PHP Fatal error: Call to undefined function taxonomy_get_term() in /home/buckeyel/public_html/daveb/sites/all/modules/nodewords/nodewords.module on line 401

I don't keep old logs.. don't know when it started for sure..

mikeytown2’s picture

mikeytown2 commented

That doesn't make any sense because that's a core function taxonomy_get_term() that is part of taxonomy.module. I would ask your host about this one, since they sound like they are specific to Drupal.

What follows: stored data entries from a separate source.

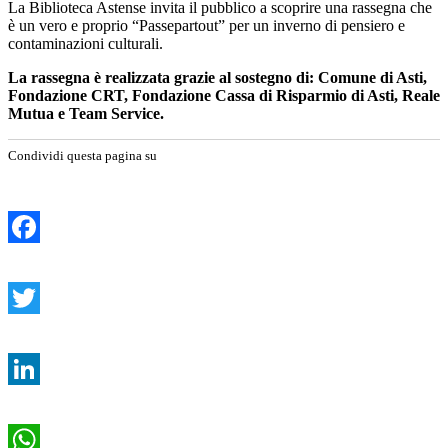
La Biblioteca Astense invita il pubblico a scoprire una rassegna che
è un vero e proprio “Passepartout” per un inverno di pensiero e
contaminazioni culturali.
La rassegna è realizzata grazie al sostegno di: Comune di Asti,
Fondazione CRT, Fondazione Cassa di Risparmio di Asti, Reale
Mutua e Team Service.
Condividi questa pagina su
Facebook
Twitter
LinkedIn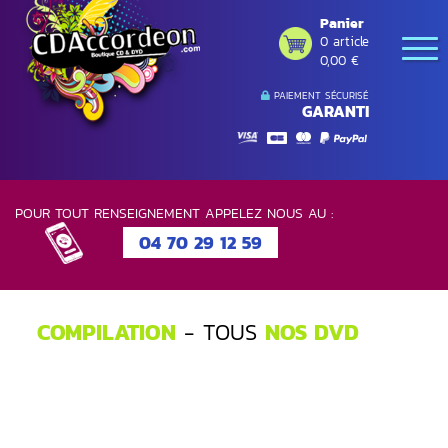
Panier
0 article
0,00 €
PAIEMENT SÉCURISÉ
GARANTI
POUR TOUT RENSEIGNEMENT APPELEZ NOUS AU :
04 70 29 12 59
COMPILATION
- TOUS
NOS DVD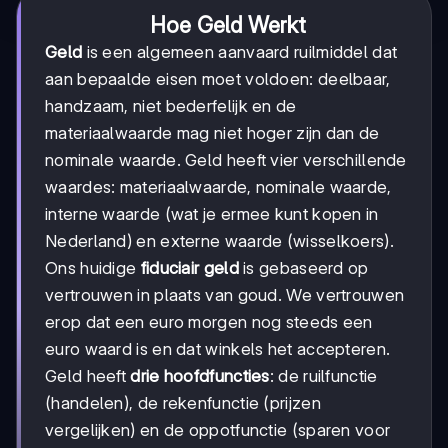
Hoe Geld Werkt
Geld
is een algemeen aanvaard ruilmiddel dat
aan bepaalde eisen moet voldoen: deelbaar,
handzaam, niet bederfelijk en de
materiaalwaarde mag niet hoger zijn dan de
nominale waarde. Geld heeft vier verschillende
waardes: materiaalwaarde, nominale waarde,
interne waarde (wat je ermee kunt kopen in
Nederland) en externe waarde (wisselkoers).
Ons huidige
fiduciair geld
is gebaseerd op
vertrouwen in plaats van goud. We vertrouwen
erop dat een euro morgen nog steeds een
euro waard is en dat winkels het accepteren.
Geld heeft
drie hoofdfuncties
: de ruilfunctie
(handelen), de rekenfunctie (prijzen
vergelijken) en de oppotfunctie (sparen voor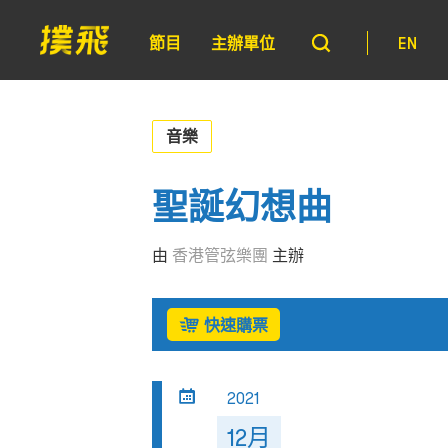
節目
主辦單位
EN
音樂
聖誕幻想曲
由
香港管弦樂團
主辦
快速購票
2021
12月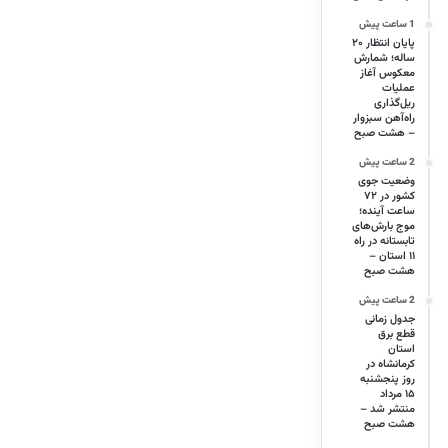
1 ساعت پیش
پایان انتظار ۲۰
ساله؛ شمارش
معکوس آغاز
عملیات
ریل‌گذاری
راه‌آهن سبزوار
– هشت صبح
2 ساعت پیش
وضعیت جوی
کشور در ۷۲
ساعت آینده؛
موج بارش‌های
تابستانه در راه
۱۱ استان –
هشت صبح
2 ساعت پیش
جدول زمانی
قطع برق
استان
کرمانشاه در
روز پنجشنبه
۱۵ مرداد
منتشر شد –
هشت صبح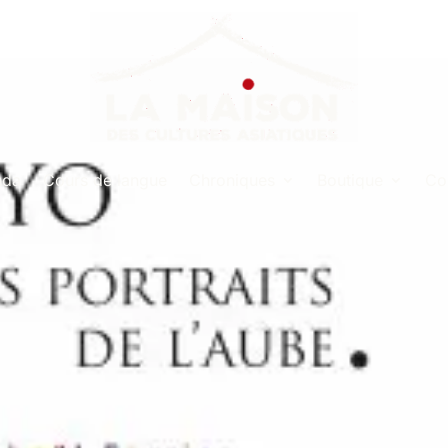
nda
Cours de langue
Chroniques
Boutique
Co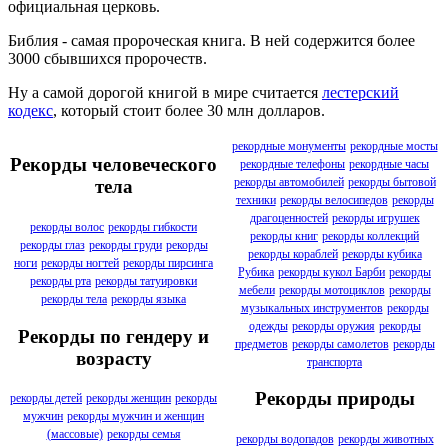
официальная церковь.
Библия - самая пророческая книга. В ней содержится более
3000 сбывшихся пророчеств.
Ну а самой дорогой книгой в мире считается
лестерский
кодекс
, который стоит более 30 млн долларов.
рекордные монументы
рекордные мосты
Рекорды человеческого
рекордные телефоны
рекордные часы
рекорды автомобилей
рекорды бытовой
тела
техники
рекорды велосипедов
рекорды
драгоценностей
рекорды игрушек
рекорды волос
рекорды гибкости
рекорды книг
рекорды коллекций
рекорды глаз
рекорды груди
рекорды
рекорды кораблей
рекорды кубика
ноги
рекорды ногтей
рекорды пирсинга
Рубика
рекорды кукол Барби
рекорды
рекорды рта
рекорды татуировки
мебели
рекорды мотоциклов
рекорды
рекорды тела
рекорды языка
музыкальных инструментов
рекорды
одежды
рекорды оружия
рекорды
Рекорды по гендеру и
предметов
рекорды самолетов
рекорды
возрасту
транспорта
Рекорды природы
рекорды детей
рекорды женщин
рекорды
мужчин
рекорды мужчин и женщин
(массовые)
рекорды семья
рекорды водопадов
рекорды животных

Function inside nodewords.module
http://api.lullabot.com/nodewords_get

dbeall’s picture

dbeall commented

ok, cron just ran, cleared cached files, regenerated as expected. Have the repeated error from nodewords, so it is happening at cron, but Boost seems to be FINE and DANDY.. yippe!

mikeytown2’s picture

mikeytown2 commented

@dbeall
I would make a new post on the nodewords issue queue and let the dev know about this.

dbeall’s picture

dbeall commented

ok, will investigate first to see if i did something.. test site and all.. In the mean time, will watch for anything Boost.. Checked DbLog, all good, server log, all good(except nodeword).

mikeytown2’s picture

mikeytown2 commented

Sweet! Here's the roadmap. Looks like next release will be 1.0 after about a week of no issues.

dbeall’s picture

dbeall commented

Off Topic, I did load RC5 in in 5 sites, all good except for 1 shared host sub folder, serving cached files, but not regenerate.. different issue, trying htaccess stuff.

mikeytown2’s picture

mikeytown2 commented
Status: Reviewed & tested by the community » Fixed

Status: Fixed » Closed (fixed)

Automatically closed -- issue fixed for 2 weeks with no activity.